Can't say anything about IB live for Forex, though...

The Collective looks cool - hope I didn't sound like I was knocking them. I'm just a big chicken and I like the paths well travelled. You know those insanely big passenger jets? I won't be getting on one of those for another few years yet... :


----------



## TulipFX (31 December 2010)

MB Trading are a good brokerage firm. They also now offer MT4, however we have had reports of some strange situations sometimes occurring as their trading platform has some quirky rules. Nothing that can't be solved if you know about them. One example is the expiry of limit orders.

They are big, trustworthy, reliable and price leaders. I think they are probably the leading retail brokerage firm using MT4.

No problems about your concerns about the CollectiveFX, I have the same ones and they are very valid. If I hadn't seen them grow and experience their service from near the start, I would not start with them either, or at least not entrust my account to them.
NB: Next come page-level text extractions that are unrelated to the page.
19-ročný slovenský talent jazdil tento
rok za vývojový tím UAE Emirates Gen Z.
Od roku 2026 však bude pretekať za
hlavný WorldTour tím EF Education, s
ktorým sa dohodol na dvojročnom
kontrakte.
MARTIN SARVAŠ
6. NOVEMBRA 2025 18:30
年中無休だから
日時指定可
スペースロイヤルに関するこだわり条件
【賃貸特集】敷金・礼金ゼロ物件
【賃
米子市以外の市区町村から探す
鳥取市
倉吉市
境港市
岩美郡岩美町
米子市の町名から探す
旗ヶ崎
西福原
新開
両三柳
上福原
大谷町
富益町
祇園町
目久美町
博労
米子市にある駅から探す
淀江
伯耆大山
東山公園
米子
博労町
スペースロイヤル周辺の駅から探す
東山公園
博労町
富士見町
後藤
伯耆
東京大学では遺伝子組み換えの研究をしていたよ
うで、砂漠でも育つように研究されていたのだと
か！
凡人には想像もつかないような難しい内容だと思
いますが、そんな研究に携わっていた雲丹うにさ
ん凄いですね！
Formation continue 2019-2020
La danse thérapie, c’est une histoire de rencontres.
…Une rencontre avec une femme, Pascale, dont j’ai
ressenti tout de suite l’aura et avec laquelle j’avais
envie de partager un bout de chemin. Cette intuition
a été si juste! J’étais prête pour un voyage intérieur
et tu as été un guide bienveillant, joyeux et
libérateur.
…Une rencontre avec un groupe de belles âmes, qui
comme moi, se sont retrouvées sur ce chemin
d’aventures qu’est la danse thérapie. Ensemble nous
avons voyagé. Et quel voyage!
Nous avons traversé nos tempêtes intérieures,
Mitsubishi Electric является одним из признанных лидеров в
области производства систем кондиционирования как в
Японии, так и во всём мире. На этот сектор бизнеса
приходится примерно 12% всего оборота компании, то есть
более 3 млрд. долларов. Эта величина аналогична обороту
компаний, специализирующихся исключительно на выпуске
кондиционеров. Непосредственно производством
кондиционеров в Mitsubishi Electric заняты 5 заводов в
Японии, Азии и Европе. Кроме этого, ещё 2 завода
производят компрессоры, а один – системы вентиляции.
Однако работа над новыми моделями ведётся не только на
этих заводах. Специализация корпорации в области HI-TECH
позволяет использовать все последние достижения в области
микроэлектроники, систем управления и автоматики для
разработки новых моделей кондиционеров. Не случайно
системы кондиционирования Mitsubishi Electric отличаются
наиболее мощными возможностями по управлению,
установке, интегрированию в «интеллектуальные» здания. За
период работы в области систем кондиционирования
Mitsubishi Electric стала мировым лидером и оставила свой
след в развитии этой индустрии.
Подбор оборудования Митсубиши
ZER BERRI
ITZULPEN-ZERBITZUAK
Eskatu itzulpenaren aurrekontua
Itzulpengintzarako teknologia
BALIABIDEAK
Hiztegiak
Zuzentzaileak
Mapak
MBT would be a better option, just be careful that any EAs you use are compliant with the MBT-MT4 platform quirks though. Otherwise top-top broker who I have never heard a complaint about.


----------



## SmellyTerror (31 December 2010)

Yeah, I've heard MBT's MT4 is not so hot, but I'm not an MT4 dude - I trade mostly naked.

I also make bugger-all, so this is not exactly a statement of superiority.


----------